- _What the exercise asks_
Copy exactly the lines of the material below that run from the one containing "Kelder waterdicht maken Cranendonck" through the one containing "白木耳養生揭秘：從古至今的滋潤聖品，『美露』帶你探索". Copy no other lines.

- _Records for the task_
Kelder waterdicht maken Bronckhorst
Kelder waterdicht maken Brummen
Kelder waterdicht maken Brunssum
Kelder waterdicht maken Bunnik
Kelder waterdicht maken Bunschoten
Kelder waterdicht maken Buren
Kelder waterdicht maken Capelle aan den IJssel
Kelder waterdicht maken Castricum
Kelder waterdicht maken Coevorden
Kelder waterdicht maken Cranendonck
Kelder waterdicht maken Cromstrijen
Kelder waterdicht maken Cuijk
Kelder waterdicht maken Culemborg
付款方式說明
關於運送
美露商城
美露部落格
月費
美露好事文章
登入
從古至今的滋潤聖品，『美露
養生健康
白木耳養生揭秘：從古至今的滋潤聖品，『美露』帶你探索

...

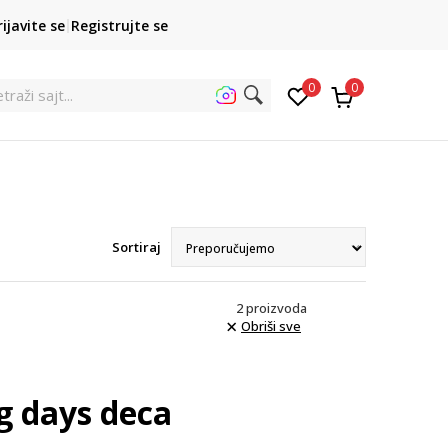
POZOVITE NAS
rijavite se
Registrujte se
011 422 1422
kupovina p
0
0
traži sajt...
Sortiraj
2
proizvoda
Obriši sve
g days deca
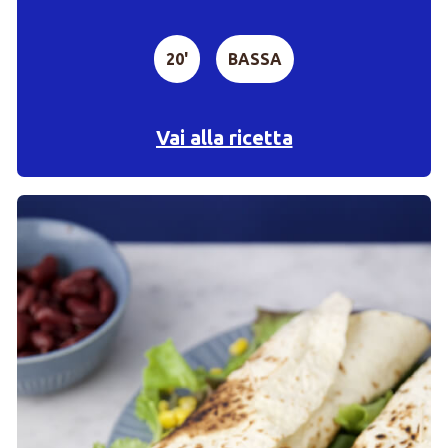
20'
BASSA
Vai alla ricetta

- _Result of the exercise_
Kelder waterdicht maken Cranendonck
Kelder waterdicht maken Cromstrijen
Kelder waterdicht maken Cuijk
Kelder waterdicht maken Culemborg
付款方式說明
關於運送
美露商城
美露部落格
月費
美露好事文章
登入
從古至今的滋潤聖品，『美露
養生健康
白木耳養生揭秘：從古至今的滋潤聖品，『美露』帶你探索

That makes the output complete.